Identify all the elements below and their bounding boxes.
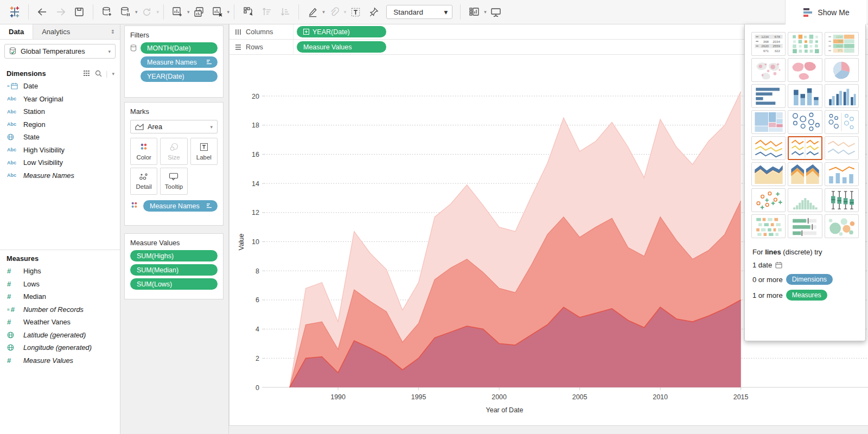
- dimension-field[interactable]: Abc Low Visibility: [0, 156, 120, 169]
- pane-collapse-icon[interactable]: ⇕: [106, 24, 120, 39]
- dimension-field[interactable]: Abc Year Original: [0, 93, 120, 106]
- show-mark-labels-button[interactable]: [346, 3, 365, 21]
- fit-selector[interactable]: Standard ▾: [386, 5, 452, 19]
- label-button[interactable]: Label: [190, 138, 218, 165]
- redo-button[interactable]: [52, 3, 70, 21]
- svg-text:16: 16: [252, 151, 259, 158]
- show-me-stacked-bar[interactable]: [788, 84, 822, 108]
- show-me-area-discrete[interactable]: [788, 162, 822, 186]
- color-button[interactable]: Color: [130, 138, 157, 165]
- show-me-packed-bubbles[interactable]: [825, 214, 859, 238]
- toolbar-separator: [93, 4, 93, 20]
- measure-field[interactable]: Latitude (generated): [0, 329, 120, 342]
- show-me-symbol-map[interactable]: [751, 58, 786, 82]
- svg-text:2620: 2620: [837, 44, 843, 48]
- tooltip-icon: [169, 173, 178, 181]
- svg-text:2559: 2559: [773, 44, 780, 48]
- datasource-caret[interactable]: ▾: [108, 49, 111, 54]
- show-me-dual-line[interactable]: [825, 136, 859, 160]
- svg-text:1995: 1995: [411, 393, 426, 401]
- view-data-icon[interactable]: [84, 71, 91, 77]
- search-icon[interactable]: [95, 70, 102, 77]
- svg-text:2034: 2034: [773, 40, 780, 43]
- tab-data[interactable]: Data: [0, 24, 33, 39]
- new-data-source-button[interactable]: [98, 3, 116, 21]
- datasource-selector[interactable]: Global Temperatures ▾: [4, 44, 116, 59]
- show-me-gantt[interactable]: [751, 214, 786, 238]
- show-me-horizontal-bar[interactable]: [751, 84, 786, 108]
- filter-pill[interactable]: YEAR(Date): [141, 71, 218, 82]
- show-hide-cards-button[interactable]: [465, 3, 483, 21]
- hash-icon: #: [7, 293, 23, 300]
- show-me-circle-view[interactable]: [788, 110, 822, 134]
- tab-analytics[interactable]: Analytics: [33, 24, 106, 39]
- show-me-histogram[interactable]: [788, 188, 822, 212]
- show-me-line-discrete[interactable]: [788, 136, 822, 160]
- globe-icon: [7, 344, 23, 351]
- highlight-caret[interactable]: ▾: [322, 9, 325, 15]
- show-me-heatmap[interactable]: [788, 32, 822, 56]
- pause-auto-updates-caret[interactable]: ▾: [135, 9, 138, 15]
- filter-pill[interactable]: Measure Names: [141, 56, 218, 68]
- show-me-highlight-table[interactable]: 12343682620971: [825, 32, 859, 56]
- show-me-button[interactable]: Show Me: [785, 0, 866, 24]
- show-me-filled-map[interactable]: [788, 58, 822, 82]
- new-worksheet-button[interactable]: [168, 3, 187, 21]
- dimension-field[interactable]: Abc Measure Names: [0, 169, 120, 182]
- measure-value-pill[interactable]: SUM(Median): [130, 264, 218, 276]
- tooltip-button[interactable]: Tooltip: [160, 168, 187, 195]
- show-me-side-by-side-circle[interactable]: [825, 110, 859, 134]
- dimension-field[interactable]: State: [0, 131, 120, 144]
- measure-value-pill[interactable]: SUM(Lows): [130, 278, 218, 290]
- dimension-field[interactable]: Abc Station: [0, 105, 120, 118]
- dimension-field[interactable]: Abc High Visibility: [0, 144, 120, 157]
- measure-field[interactable]: # Highs: [0, 265, 120, 278]
- measures-list: # Highs # Lows # Median =# Number of Rec…: [0, 265, 120, 367]
- measure-field[interactable]: Longitude (generated): [0, 341, 120, 354]
- show-me-scatter[interactable]: [751, 188, 786, 212]
- detail-button[interactable]: Detail: [130, 168, 157, 195]
- show-me-bullet-graph[interactable]: [788, 214, 822, 238]
- show-me-side-by-side-bar[interactable]: [825, 84, 859, 108]
- highlight-button[interactable]: [303, 3, 322, 21]
- filter-pill[interactable]: MONTH(Date): [141, 42, 218, 54]
- measure-value-pill[interactable]: SUM(Highs): [130, 250, 218, 261]
- mark-type-dropdown[interactable]: Area ▾: [130, 120, 218, 133]
- swap-rows-columns-button[interactable]: [239, 3, 257, 21]
- hash-icon: #: [7, 357, 23, 364]
- show-me-treemap[interactable]: [751, 110, 786, 134]
- expand-date-icon[interactable]: [303, 29, 309, 35]
- filter-pill-row: Measure Names: [125, 56, 223, 68]
- dimension-field[interactable]: Abc Region: [0, 118, 120, 131]
- show-me-pie-chart[interactable]: [825, 58, 859, 82]
- datasource-name: Global Temperatures: [21, 47, 104, 55]
- measure-field[interactable]: # Measure Values: [0, 354, 120, 367]
- run-auto-updates-button[interactable]: [138, 3, 156, 21]
- show-me-dual-combination[interactable]: [825, 162, 859, 186]
- clear-sheet-button[interactable]: [208, 3, 227, 21]
- save-button[interactable]: [70, 3, 88, 21]
- duplicate-sheet-button[interactable]: [190, 3, 208, 21]
- pause-auto-updates-button[interactable]: [116, 3, 135, 21]
- show-me-box-and-whisker[interactable]: [825, 188, 859, 212]
- toolbar-separator: [298, 4, 299, 20]
- dimension-field[interactable]: = Date: [0, 80, 120, 93]
- show-me-text-table[interactable]: 1234678368203426202559971322: [751, 32, 786, 56]
- area-mark-icon: [135, 124, 144, 130]
- undo-button[interactable]: [33, 3, 52, 21]
- show-me-area-continuous[interactable]: [751, 162, 786, 186]
- measure-field[interactable]: # Lows: [0, 278, 120, 291]
- presentation-mode-button[interactable]: [487, 3, 505, 21]
- marks-measure-names-pill[interactable]: Measure Names: [143, 200, 218, 212]
- measure-field[interactable]: # Median: [0, 290, 120, 303]
- columns-year-pill[interactable]: YEAR(Date): [297, 26, 386, 37]
- measure-field[interactable]: =# Number of Records: [0, 303, 120, 316]
- show-me-line-continuous[interactable]: [751, 136, 786, 160]
- hash-icon: #: [7, 280, 23, 288]
- dimensions-menu-caret[interactable]: ▾: [112, 71, 114, 76]
- measure-field[interactable]: # Weather Vanes: [0, 316, 120, 329]
- fix-axes-button[interactable]: [365, 3, 383, 21]
- new-worksheet-caret[interactable]: ▾: [187, 9, 190, 15]
- clear-sheet-caret[interactable]: ▾: [227, 9, 230, 15]
- rows-measure-values-pill[interactable]: Measure Values: [297, 41, 386, 53]
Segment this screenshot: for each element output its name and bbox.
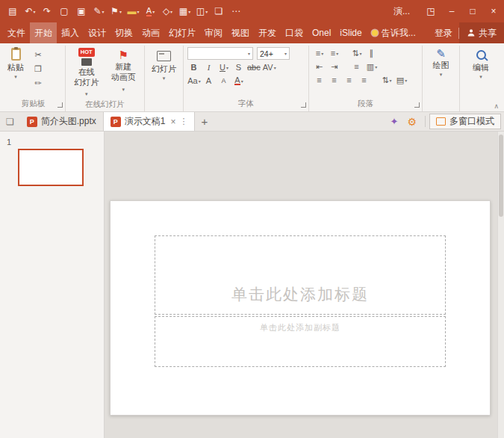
flag-icon[interactable]: ⚑▾ xyxy=(108,1,125,21)
copy-button[interactable]: ❐ xyxy=(31,63,45,75)
title-placeholder[interactable]: 单击此处添加标题 xyxy=(155,235,446,315)
tab-slideshow[interactable]: 幻灯片 xyxy=(164,22,200,43)
slide-thumbnail[interactable] xyxy=(18,149,84,186)
align-center-button[interactable]: ≡ xyxy=(328,74,341,86)
text-shadow-button[interactable]: S xyxy=(232,61,246,73)
online-slides-button[interactable]: HOT 在线 幻灯片 ▾ xyxy=(69,46,104,99)
save-icon[interactable]: ▤ xyxy=(4,1,22,21)
new-tab-button[interactable]: + xyxy=(195,112,214,131)
font-color-icon[interactable]: A▾ xyxy=(142,1,159,21)
shapes-icon[interactable]: ◇▾ xyxy=(159,1,176,21)
vertical-scrollbar[interactable] xyxy=(497,132,504,438)
paragraph-dialog-launcher-icon[interactable] xyxy=(414,102,420,108)
tab-developer[interactable]: 开发 xyxy=(254,22,281,43)
table-icon[interactable]: ▦▾ xyxy=(176,1,193,21)
align-right-button[interactable]: ≡ xyxy=(343,74,356,86)
pencil-icon[interactable]: ✎▾ xyxy=(90,1,108,21)
new-slide-dropdown-icon[interactable]: ▾ xyxy=(163,75,166,81)
columns-button[interactable]: ▥▾ xyxy=(365,61,379,73)
tab-home[interactable]: 开始 xyxy=(30,22,57,43)
new-presentation-icon[interactable]: ▢ xyxy=(56,1,73,21)
tell-me-label: 告诉我... xyxy=(382,27,416,40)
new-animation-page-button[interactable]: ⚑ 新建 动画页 ▾ xyxy=(107,46,141,99)
subtitle-placeholder-text: 单击此处添加副标题 xyxy=(260,322,340,333)
character-spacing-button[interactable]: AV▾ xyxy=(263,61,276,73)
editing-button[interactable]: 编辑 ▾ xyxy=(470,46,491,111)
line-spacing-button[interactable]: ⇅▾ xyxy=(350,47,364,59)
tab-islide[interactable]: iSlide xyxy=(335,22,366,43)
redo-icon[interactable]: ↷ xyxy=(39,1,56,21)
tab-insert[interactable]: 插入 xyxy=(57,22,84,43)
settings-gear-icon[interactable]: ⚙ xyxy=(402,112,421,131)
qat-more-icon[interactable]: ⋯ xyxy=(228,1,245,21)
shrink-font-button[interactable]: A xyxy=(217,75,231,87)
bold-button[interactable]: B xyxy=(187,61,201,73)
align-text-button[interactable]: ⇅▾ xyxy=(380,74,393,86)
document-switch-icon[interactable]: ❏ xyxy=(0,112,20,131)
close-tab-icon[interactable]: × xyxy=(170,117,175,127)
new-slide-button[interactable]: 幻灯片 ▾ xyxy=(149,46,178,111)
paste-dropdown-icon[interactable]: ▾ xyxy=(14,73,17,80)
font-dialog-launcher-icon[interactable] xyxy=(301,102,306,108)
subtitle-placeholder[interactable]: 单击此处添加副标题 xyxy=(155,316,446,367)
open-icon[interactable]: ▣ xyxy=(73,1,90,21)
paste-label: 粘贴 xyxy=(7,62,24,73)
tab-view[interactable]: 视图 xyxy=(227,22,254,43)
tab-file[interactable]: 文件 xyxy=(3,22,30,43)
font-name-combo[interactable]: ▾ xyxy=(187,47,253,60)
font-size-combo[interactable]: 24+▾ xyxy=(257,47,290,60)
fill-color-icon[interactable]: ▬▾ xyxy=(125,1,142,21)
tab-review[interactable]: 审阅 xyxy=(200,22,227,43)
clipboard-dialog-launcher-icon[interactable] xyxy=(57,102,63,108)
picture-icon[interactable]: ◫▾ xyxy=(193,1,211,21)
align-left-button[interactable]: ≡ xyxy=(313,74,326,86)
minimize-button[interactable]: – xyxy=(441,0,462,22)
tab-transitions[interactable]: 切换 xyxy=(111,22,137,43)
underline-button[interactable]: U▾ xyxy=(217,61,231,73)
bullets-button[interactable]: ≡▾ xyxy=(313,47,326,59)
tab-onel[interactable]: Onel xyxy=(308,22,335,43)
cut-button[interactable]: ✂ xyxy=(31,49,45,61)
tab-animations[interactable]: 动画 xyxy=(137,22,164,43)
drawing-button[interactable]: ✎ 绘图 ▾ xyxy=(431,46,452,111)
justify-button[interactable]: ≡ xyxy=(358,74,371,86)
tab-menu-icon[interactable]: ⋮ xyxy=(179,117,187,126)
numbering-button[interactable]: ≡▾ xyxy=(328,47,341,59)
window-title: 演... xyxy=(393,5,410,18)
doc-tab-inactive[interactable]: P 简介头图.pptx xyxy=(20,112,103,131)
paste-button[interactable]: 粘贴 ▾ xyxy=(5,46,26,98)
italic-button[interactable]: I xyxy=(202,61,216,73)
undo-icon[interactable]: ↶▾ xyxy=(22,1,39,21)
format-painter-button[interactable]: ✏ xyxy=(31,77,45,89)
slide-canvas[interactable]: 单击此处添加标题 单击此处添加副标题 xyxy=(110,200,491,416)
share-button[interactable]: 共享 xyxy=(459,22,504,43)
scrollbar-thumb[interactable] xyxy=(499,135,503,217)
hot-badge: HOT xyxy=(78,48,95,57)
close-button[interactable]: × xyxy=(483,0,504,22)
change-case-button[interactable]: Aa▾ xyxy=(187,75,201,87)
full-screen-icon[interactable]: ◳ xyxy=(420,0,441,22)
text-direction-button[interactable]: ∥ xyxy=(365,47,379,59)
brush-tool-icon[interactable]: ✦ xyxy=(386,112,403,131)
tab-design[interactable]: 设计 xyxy=(84,22,111,43)
doc-tab-active[interactable]: P 演示文稿1 × ⋮ xyxy=(103,112,196,131)
window-icon[interactable]: ❏ xyxy=(211,1,228,21)
multi-window-mode-button[interactable]: 多窗口模式 xyxy=(429,114,501,129)
editing-dropdown-icon[interactable]: ▾ xyxy=(479,73,482,80)
convert-smartart-button[interactable]: ▤▾ xyxy=(395,74,408,86)
sign-in-button[interactable]: 登录 xyxy=(429,27,458,40)
tell-me-box[interactable]: 告诉我... xyxy=(367,27,421,40)
multi-window-label: 多窗口模式 xyxy=(449,115,494,128)
font-color-button[interactable]: A▾ xyxy=(232,75,246,87)
tab-pocket[interactable]: 口袋 xyxy=(281,22,308,43)
strikethrough-button[interactable]: abc xyxy=(247,61,261,73)
drawing-dropdown-icon[interactable]: ▾ xyxy=(440,71,443,78)
increase-indent-button[interactable]: ⇥ xyxy=(328,61,341,73)
text-align-list-button[interactable]: ≡ xyxy=(350,61,364,73)
clipboard-mini-buttons: ✂ ❐ ✏ xyxy=(31,46,45,98)
collapse-ribbon-icon[interactable]: ∧ xyxy=(494,102,499,110)
online-slides-group: HOT 在线 幻灯片 ▾ ⚑ 新建 动画页 ▾ 在线幻灯片 xyxy=(66,46,145,111)
maximize-button[interactable]: □ xyxy=(462,0,483,22)
grow-font-button[interactable]: A xyxy=(202,75,216,87)
decrease-indent-button[interactable]: ⇤ xyxy=(313,61,326,73)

****************

> **What you have to do**
What lines above contain the string "Values"? Copy all of them.

> **Response for this exercise**
- measure-field[interactable]: # Measure Values: [0, 354, 120, 367]
- rows-measure-values-pill[interactable]: Measure Values: [297, 41, 386, 53]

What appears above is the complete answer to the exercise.